+++ GIVEN ENTRIES

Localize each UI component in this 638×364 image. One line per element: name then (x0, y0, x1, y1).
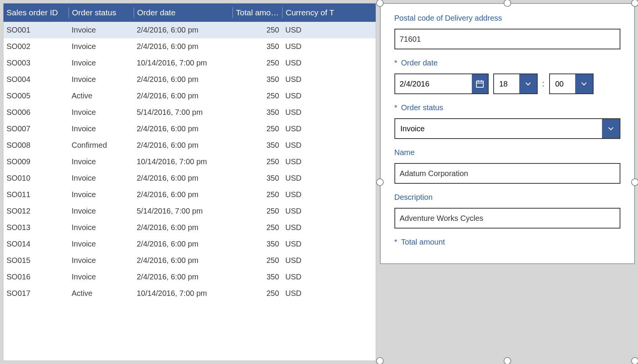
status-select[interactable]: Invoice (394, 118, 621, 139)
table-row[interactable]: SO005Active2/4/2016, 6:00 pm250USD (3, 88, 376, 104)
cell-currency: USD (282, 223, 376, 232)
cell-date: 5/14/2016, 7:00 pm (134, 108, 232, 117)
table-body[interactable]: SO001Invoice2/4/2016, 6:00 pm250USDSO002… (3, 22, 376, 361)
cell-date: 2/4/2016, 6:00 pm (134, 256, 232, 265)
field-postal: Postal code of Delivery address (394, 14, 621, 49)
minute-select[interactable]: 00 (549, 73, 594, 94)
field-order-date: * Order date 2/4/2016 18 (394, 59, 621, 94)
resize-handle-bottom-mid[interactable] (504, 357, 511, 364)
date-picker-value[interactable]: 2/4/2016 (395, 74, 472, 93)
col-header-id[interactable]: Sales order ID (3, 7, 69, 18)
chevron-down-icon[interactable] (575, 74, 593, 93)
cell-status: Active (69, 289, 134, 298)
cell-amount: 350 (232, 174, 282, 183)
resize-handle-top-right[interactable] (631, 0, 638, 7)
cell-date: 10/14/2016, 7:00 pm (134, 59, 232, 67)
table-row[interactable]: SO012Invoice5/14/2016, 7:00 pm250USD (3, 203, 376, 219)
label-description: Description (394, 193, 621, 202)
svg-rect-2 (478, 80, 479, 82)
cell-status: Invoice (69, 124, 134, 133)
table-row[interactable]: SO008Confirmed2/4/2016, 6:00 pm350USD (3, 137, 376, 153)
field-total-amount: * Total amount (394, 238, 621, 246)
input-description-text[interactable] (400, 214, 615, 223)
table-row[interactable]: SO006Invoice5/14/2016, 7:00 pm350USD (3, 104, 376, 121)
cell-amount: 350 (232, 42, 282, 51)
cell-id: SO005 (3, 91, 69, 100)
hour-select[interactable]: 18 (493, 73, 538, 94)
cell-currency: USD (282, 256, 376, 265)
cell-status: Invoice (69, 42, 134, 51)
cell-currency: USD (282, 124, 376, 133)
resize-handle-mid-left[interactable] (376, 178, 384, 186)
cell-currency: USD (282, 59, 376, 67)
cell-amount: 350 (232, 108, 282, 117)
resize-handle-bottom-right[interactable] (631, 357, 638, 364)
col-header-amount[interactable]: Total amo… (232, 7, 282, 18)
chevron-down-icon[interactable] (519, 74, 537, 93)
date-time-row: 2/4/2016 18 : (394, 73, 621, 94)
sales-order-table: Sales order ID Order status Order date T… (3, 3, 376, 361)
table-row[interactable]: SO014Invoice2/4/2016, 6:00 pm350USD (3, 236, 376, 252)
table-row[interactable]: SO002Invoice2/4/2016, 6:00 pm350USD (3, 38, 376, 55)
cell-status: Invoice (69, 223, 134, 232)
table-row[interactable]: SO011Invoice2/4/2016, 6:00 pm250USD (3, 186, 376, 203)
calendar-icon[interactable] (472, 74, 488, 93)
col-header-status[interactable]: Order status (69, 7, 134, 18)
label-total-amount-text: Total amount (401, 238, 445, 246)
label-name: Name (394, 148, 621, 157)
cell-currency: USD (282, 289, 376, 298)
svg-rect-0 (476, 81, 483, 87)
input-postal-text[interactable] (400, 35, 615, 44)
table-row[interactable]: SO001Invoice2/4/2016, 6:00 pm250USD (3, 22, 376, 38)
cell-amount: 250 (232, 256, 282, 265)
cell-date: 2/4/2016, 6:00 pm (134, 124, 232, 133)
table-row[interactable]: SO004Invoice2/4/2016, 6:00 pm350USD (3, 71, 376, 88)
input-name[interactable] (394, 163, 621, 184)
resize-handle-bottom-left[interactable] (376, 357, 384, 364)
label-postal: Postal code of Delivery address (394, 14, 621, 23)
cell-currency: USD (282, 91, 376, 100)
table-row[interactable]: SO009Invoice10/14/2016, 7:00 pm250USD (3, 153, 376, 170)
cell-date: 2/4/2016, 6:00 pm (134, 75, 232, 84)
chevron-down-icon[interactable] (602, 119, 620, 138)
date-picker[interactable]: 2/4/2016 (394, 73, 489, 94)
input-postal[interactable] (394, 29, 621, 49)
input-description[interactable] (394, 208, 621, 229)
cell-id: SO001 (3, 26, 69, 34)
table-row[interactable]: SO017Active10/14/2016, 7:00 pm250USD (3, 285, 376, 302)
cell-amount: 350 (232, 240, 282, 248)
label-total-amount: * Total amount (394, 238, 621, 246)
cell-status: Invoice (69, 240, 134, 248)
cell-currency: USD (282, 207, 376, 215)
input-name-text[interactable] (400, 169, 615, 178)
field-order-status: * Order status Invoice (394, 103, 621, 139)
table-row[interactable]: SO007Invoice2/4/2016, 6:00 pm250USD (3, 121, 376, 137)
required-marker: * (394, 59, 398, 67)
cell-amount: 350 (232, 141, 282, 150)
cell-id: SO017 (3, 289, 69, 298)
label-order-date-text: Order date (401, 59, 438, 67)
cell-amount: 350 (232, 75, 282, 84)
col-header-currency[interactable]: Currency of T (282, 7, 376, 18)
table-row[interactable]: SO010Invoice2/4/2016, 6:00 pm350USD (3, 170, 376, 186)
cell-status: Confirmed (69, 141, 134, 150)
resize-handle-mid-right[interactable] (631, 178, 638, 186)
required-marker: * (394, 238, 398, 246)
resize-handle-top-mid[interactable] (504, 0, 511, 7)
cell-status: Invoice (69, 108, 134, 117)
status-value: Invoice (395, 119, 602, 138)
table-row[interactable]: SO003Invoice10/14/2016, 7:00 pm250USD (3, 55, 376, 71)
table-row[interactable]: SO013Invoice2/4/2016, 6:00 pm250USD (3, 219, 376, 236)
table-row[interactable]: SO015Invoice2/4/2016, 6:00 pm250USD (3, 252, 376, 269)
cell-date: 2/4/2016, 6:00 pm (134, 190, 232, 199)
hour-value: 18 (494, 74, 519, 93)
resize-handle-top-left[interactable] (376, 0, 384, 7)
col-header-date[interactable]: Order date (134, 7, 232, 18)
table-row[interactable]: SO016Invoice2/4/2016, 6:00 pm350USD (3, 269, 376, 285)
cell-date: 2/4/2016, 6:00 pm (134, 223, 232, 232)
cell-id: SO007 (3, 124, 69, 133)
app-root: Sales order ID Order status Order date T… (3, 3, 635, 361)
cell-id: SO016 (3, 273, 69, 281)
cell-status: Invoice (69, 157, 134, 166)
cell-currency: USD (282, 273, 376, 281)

++++++

EXERCISE INSTRUCTIONS => Show each line in the entries that holds the string "bottom".

RESPONSE =>
resize-handle-bottom-mid[interactable] (504, 357, 511, 364)
resize-handle-bottom-right[interactable] (631, 357, 638, 364)
resize-handle-bottom-left[interactable] (376, 357, 384, 364)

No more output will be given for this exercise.